Wembley, which began holding non-socially distanced concerts again in September, is due to round off 2021 with dates by acts including Manic Street Preachers, James + Happy Mondays, The Human League, Nightwish, Il Divo and Madness.

“Back-up dates were held for the spring for most of the shows we’ve got coming up in December,” notes Drury, who says ticket sales are largely in line with expectations.

“Nothing that we put on is doing business that we didn’t expect it to do, which is encouraging,” he suggests. “We just went on sale with a rescheduled K-pop show for Ateez and it flew out, so there’s pent up demand there and I think we’ll see a bit more of that coming our way.

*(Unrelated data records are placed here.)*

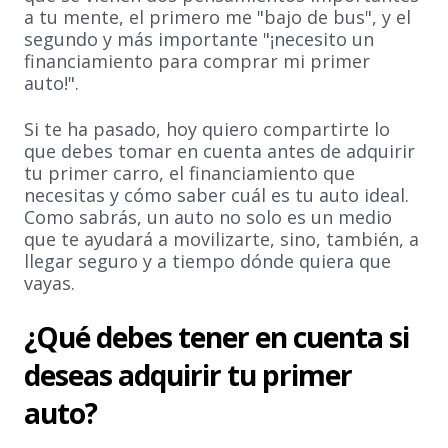
a tu mente, el primero me "bajo de bus", y el
segundo y más importante "¡necesito un
financiamiento para comprar mi primer
auto!".
Si te ha pasado, hoy quiero compartirte lo
que debes tomar en cuenta antes de adquirir
tu primer carro, el financiamiento que
necesitas y cómo saber cuál es tu auto ideal.
Como sabrás, un auto no solo es un medio
que te ayudará a movilizarte, sino, también, a
llegar seguro y a tiempo dónde quiera que
vayas.
¿Qué debes tener en cuenta si
deseas adquirir tu primer
auto?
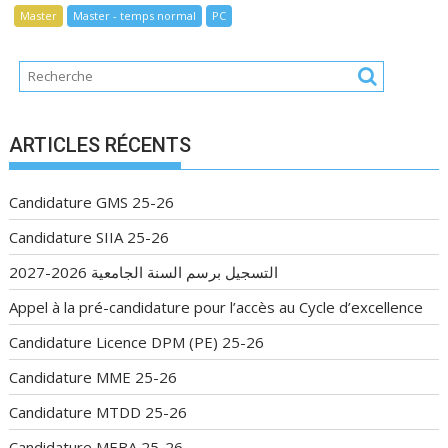
Master
Master - temps normal
PC
ARTICLES RÉCENTS
Candidature GMS 25-26
Candidature SIIA 25-26
التسجيل برسم السنة الجامعية 2026-2027
Appel à la pré-candidature pour l’accès au Cycle d’excellence
Candidature Licence DPM (PE) 25-26
Candidature MME 25-26
Candidature MTDD 25-26
Candidature MEBA 25-26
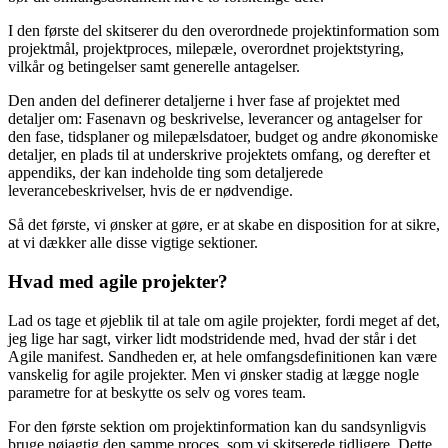
I den første del skitserer du den overordnede projektinformation som
projektmål, projektproces, milepæle, overordnet projektstyring,
vilkår og betingelser samt generelle antagelser.
Den anden del definerer detaljerne i hver fase af projektet med
detaljer om: Fasenavn og beskrivelse, leverancer og antagelser for
den fase, tidsplaner og milepælsdatoer, budget og andre økonomiske
detaljer, en plads til at underskrive projektets omfang, og derefter et
appendiks, der kan indeholde ting som detaljerede
leverancebeskrivelser, hvis de er nødvendige.
Så det første, vi ønsker at gøre, er at skabe en disposition for at sikre,
at vi dækker alle disse vigtige sektioner.
Hvad med agile projekter?
Lad os tage et øjeblik til at tale om agile projekter, fordi meget af det,
jeg lige har sagt, virker lidt modstridende med, hvad der står i det
Agile manifest. Sandheden er, at hele omfangsdefinitionen kan være
vanskelig for agile projekter. Men vi ønsker stadig at lægge nogle
parametre for at beskytte os selv og vores team.
For den første sektion om projektinformation kan du sandsynligvis
bruge nøjagtig den samme proces, som vi skitserede tidligere. Dette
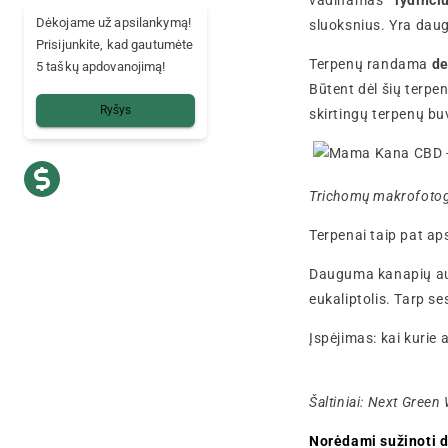
vadinamas "
lydinči
Dėkojame už apsilankymą!
sluoksnius. Yra daug
Prisijunkite, kad gautumėte
Terpenų randama
de
5 taškų apdovanojimą!
Būtent dėl šių terpe
Ryšys
skirtingų terpenų buv
Trichomų makrofotog
Terpenai taip pat a
Dauguma kanapių auga
eukaliptolis. Tarp se
Įspėjimas: kai kurie 
Šaltiniai: Next Gree
Norėdami sužinoti d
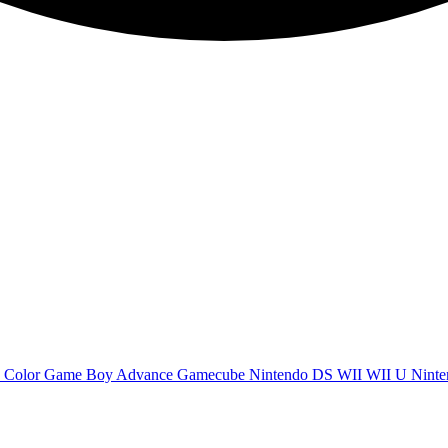
 Color
Game Boy Advance
Gamecube
Nintendo DS
WII
WII U
Ninte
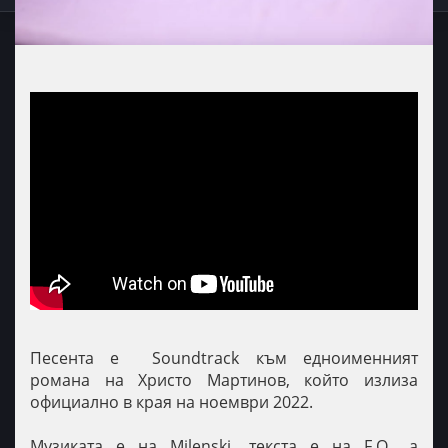
Песента е Soundtrack към едноименният
романа на Христо Мартинов, който излиза
официално в края на ноември 2022.
Музиката е на Milenski, текста е на F.O., а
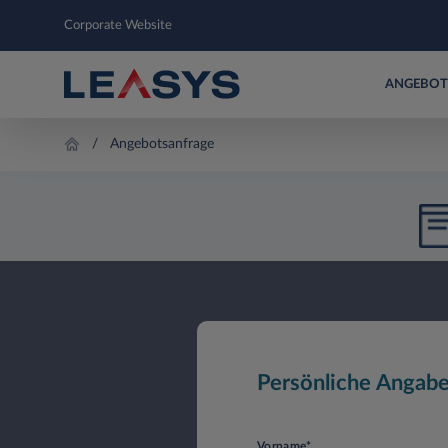
Corporate Website
ANGEBOT
Angebotsanfrage
Persönliche Angab
Vorname*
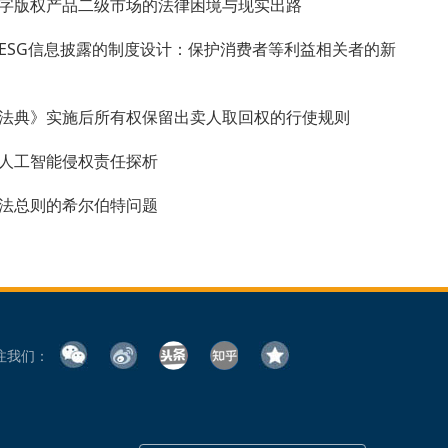
字版权产品二级市场的法律困境与现实出路
ESG信息披露的制度设计：保护消费者等利益相关者的新
法典》实施后所有权保留出卖人取回权的行使规则
人工智能侵权责任探析
法总则的希尔伯特问题
注我们：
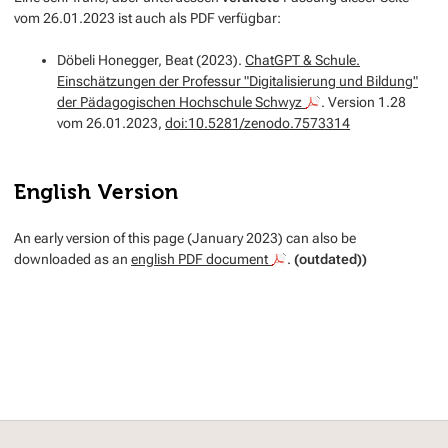
vom 26.01.2023 ist auch als PDF verfügbar:
Döbeli Honegger, Beat (2023).
ChatGPT & Schule.
Einschätzungen der Professur "Digitalisierung und Bildung"
der Pädagogischen Hochschule Schwyz
. Version 1.28
vom 26.01.2023,
doi:10.5281/zenodo.7573314
English Version
An early version of this page (January 2023) can also be
downloaded as an
english PDF document
.
(outdated))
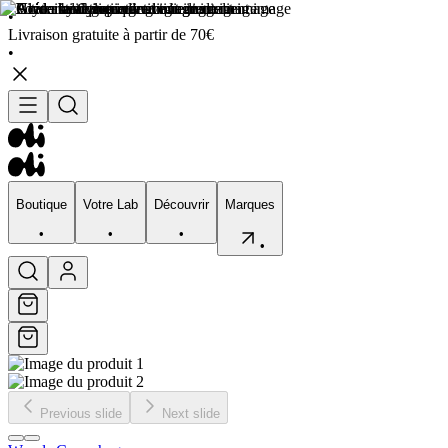
•
Livraison gratuite à partir de 70€
•
Boutique
Votre Lab
Découvrir
Marques
•
•
•
•
Boutique
Votre Lab
Découvrir
Marques
•
•
•
•
Previous slide
Next slide
Visage
Corps
Type de peau
Préocupation
Sélection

“Long term, we’re not seeing a decline in sales, we’re seeing the same patterns that we used to. What we need to see is what that translates into when we get to the show days, as people get more comfortable with going about their business. But it’s probably on a knife edge because nobody knows what’s going to happen and it just needs something like a new variant to come in and we take another hit.”

Drury adds there is at least a positive legacy to come out of the pandemic where the live music biz is concerned.

“One thing that has been helpful for us as an industry is working together,” he says. “Gradually, we got to the point of the LIVE group being created, and that’s a real bonus because we’ve not had that ability to work together in this way before.

“To be able to put together policies and procedures to lobby government, has been really positive. We were working with our competitors and there wasn’t any point in having secrets because we all wanted the same thing – to get back to business.”